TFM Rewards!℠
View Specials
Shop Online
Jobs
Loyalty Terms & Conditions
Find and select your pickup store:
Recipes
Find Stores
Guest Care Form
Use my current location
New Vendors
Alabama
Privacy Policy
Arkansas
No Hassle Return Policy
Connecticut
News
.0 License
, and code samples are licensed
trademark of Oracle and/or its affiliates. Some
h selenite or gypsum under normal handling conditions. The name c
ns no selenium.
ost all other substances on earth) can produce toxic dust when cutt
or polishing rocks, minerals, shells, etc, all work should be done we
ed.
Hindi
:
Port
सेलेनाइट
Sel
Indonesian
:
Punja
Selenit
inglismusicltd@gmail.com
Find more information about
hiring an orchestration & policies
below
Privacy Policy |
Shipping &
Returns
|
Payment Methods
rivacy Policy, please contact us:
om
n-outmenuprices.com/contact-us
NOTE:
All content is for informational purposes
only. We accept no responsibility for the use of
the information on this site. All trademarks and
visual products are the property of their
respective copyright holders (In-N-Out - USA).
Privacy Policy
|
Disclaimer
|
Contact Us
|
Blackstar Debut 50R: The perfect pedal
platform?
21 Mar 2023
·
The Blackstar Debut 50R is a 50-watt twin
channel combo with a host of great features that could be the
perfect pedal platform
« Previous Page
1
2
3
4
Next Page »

> _What to do_
Repeat the material above in full, exactly as it stands.

> _Solved problem_
TFM Rewards!℠
View Specials
Shop Online
Jobs
Loyalty Terms & Conditions
Find and select your pickup store:
Recipes
Find Stores
Guest Care Form
Use my current location
New Vendors
Alabama
Privacy Policy
Arkansas
No Hassle Return Policy
Connecticut
News
.0 License
, and code samples are licensed
trademark of Oracle and/or its affiliates. Some
h selenite or gypsum under normal handling conditions. The name c
ns no selenium.
ost all other substances on earth) can produce toxic dust when cutt
or polishing rocks, minerals, shells, etc, all work should be done we
ed.
Hindi
:
Port
सेलेनाइट
Sel
Indonesian
:
Punja
Selenit
inglismusicltd@gmail.com
Find more information about
hiring an orchestration & policies
below
Privacy Policy |
Shipping &
Returns
|
Payment Methods
rivacy Policy, please contact us:
om
n-outmenuprices.com/contact-us
NOTE:
All content is for informational purposes
only. We accept no responsibility for the use of
the information on this site. All trademarks and
visual products are the property of their
respective copyright holders (In-N-Out - USA).
Privacy Policy
|
Disclaimer
|
Contact Us
|
Blackstar Debut 50R: The perfect pedal
platform?
21 Mar 2023
·
The Blackstar Debut 50R is a 50-watt twin
channel combo with a host of great features that could be the
perfect pedal platform
« Previous Page
1
2
3
4
Next Page »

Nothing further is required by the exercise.